[Source records]
===

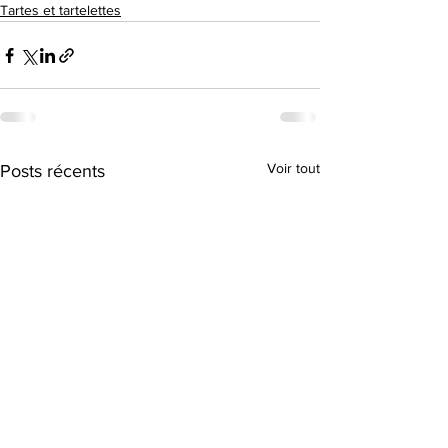
Tartes et tartelettes
Voir tout
Posts récents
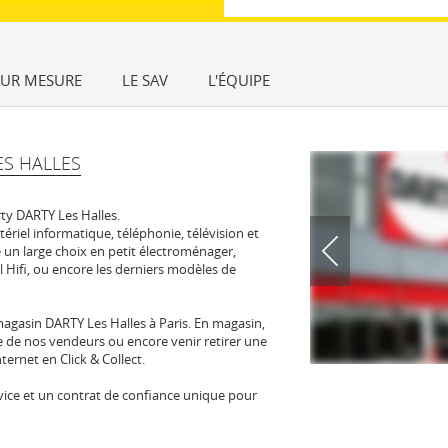
SUR MESURE
LE SAV
L'ÉQUIPE
S HALLES
ty DARTY Les Halles.
tériel informatique, téléphonie, télévision et
un large choix en petit électroménager,
l Hifi, ou encore les derniers modèles de
agasin DARTY Les Halles à Paris. En magasin,
se de nos vendeurs ou encore venir retirer une
ernet en Click & Collect.
 service et un contrat de confiance unique pour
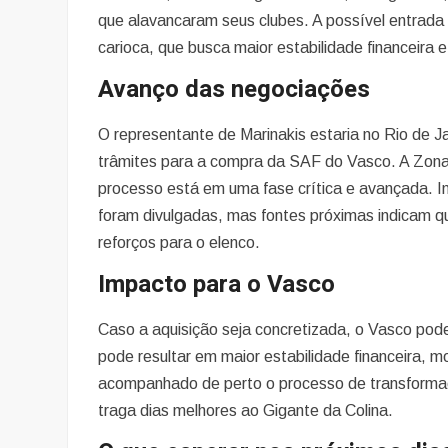
que alavancaram seus clubes. A possível entrada
carioca, que busca maior estabilidade financeira 
Avanço das negociações
O representante de Marinakis estaria no Rio de Ja
trâmites para a compra da SAF do Vasco. A Zona S
processo está em uma fase crítica e avançada. 
foram divulgadas, mas fontes próximas indicam qu
reforços para o elenco.
Impacto para o Vasco
Caso a aquisição seja concretizada, o Vasco pode
pode resultar em maior estabilidade financeira, 
acompanhado de perto o processo de transformaç
traga dias melhores ao Gigante da Colina.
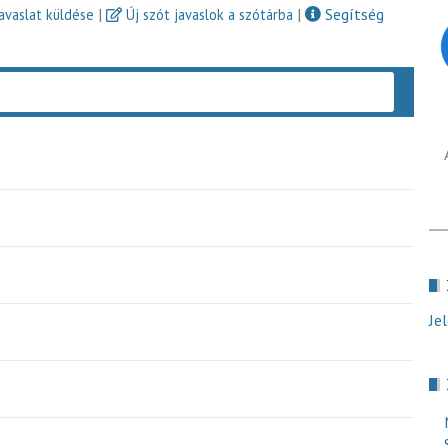
|
|
Segítség
javaslat küldése
Új szót javaslok a szótárba
Keres
Je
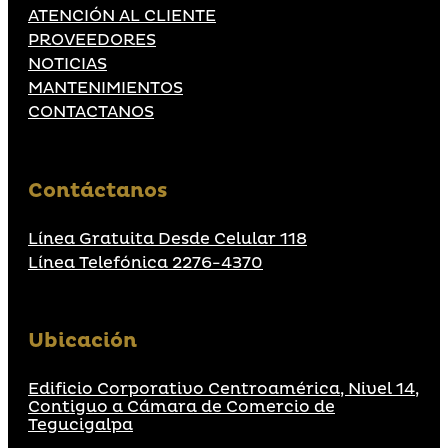
ATENCIÓN AL CLIENTE
PROVEEDORES
NOTICIAS
MANTENIMIENTOS
CONTACTANOS
Contáctanos
Línea Gratuita Desde Celular 118
Línea Telefónica 2276-4370
Ubicación
Edificio Corporativo Centroamérica, Nivel 14,
Contiguo a Cámara de Comercio de
Tegucigalpa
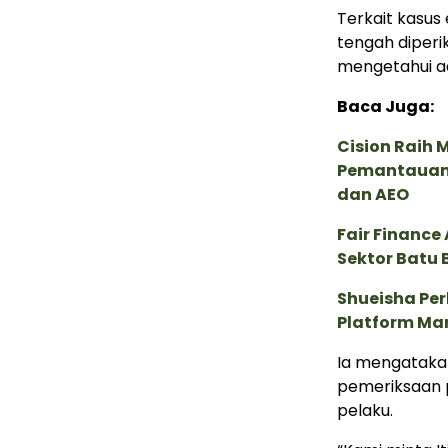
Terkait kasus
tengah diperi
mengetahui ada
Baca Juga:
Cision Raih
Pemantauan d
dan AEO
Fair Financ
Sektor Batu 
Shueisha Pe
Platform Ma
Ia mengataka
pemeriksaan 
pelaku.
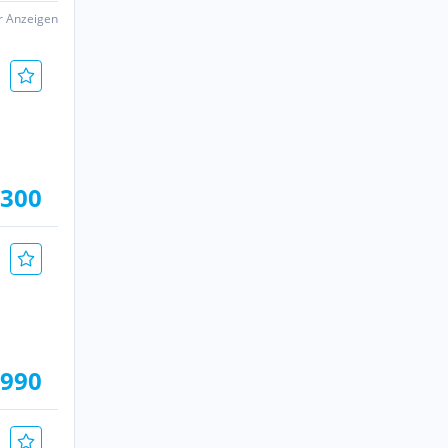
er Anzeigen
.300
.990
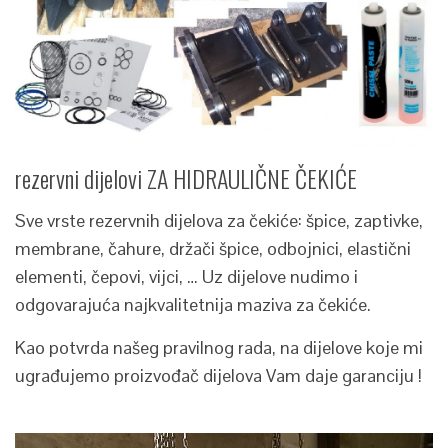
rezervni dijelovi ZA HIDRAULIČNE ČEKIĆE
Sve vrste rezervnih dijelova za čekiće: špice, zaptivke,
membrane, čahure, držači špice, odbojnici, elastični
elementi, čepovi, vijci, … Uz dijelove nudimo i
odgovarajuća najkvalitetnija maziva za čekiće.
Kao potvrda našeg pravilnog rada, na dijelove koje mi
ugrađujemo proizvođač dijelova Vam daje garanciju !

===

* [Exercise instructions]:
Search the records for the word "DARTY" and copy every line where it occurs.

* [Exercise response]:
ty DARTY Les Halles.
agasin DARTY Les Halles à Paris. En magasin,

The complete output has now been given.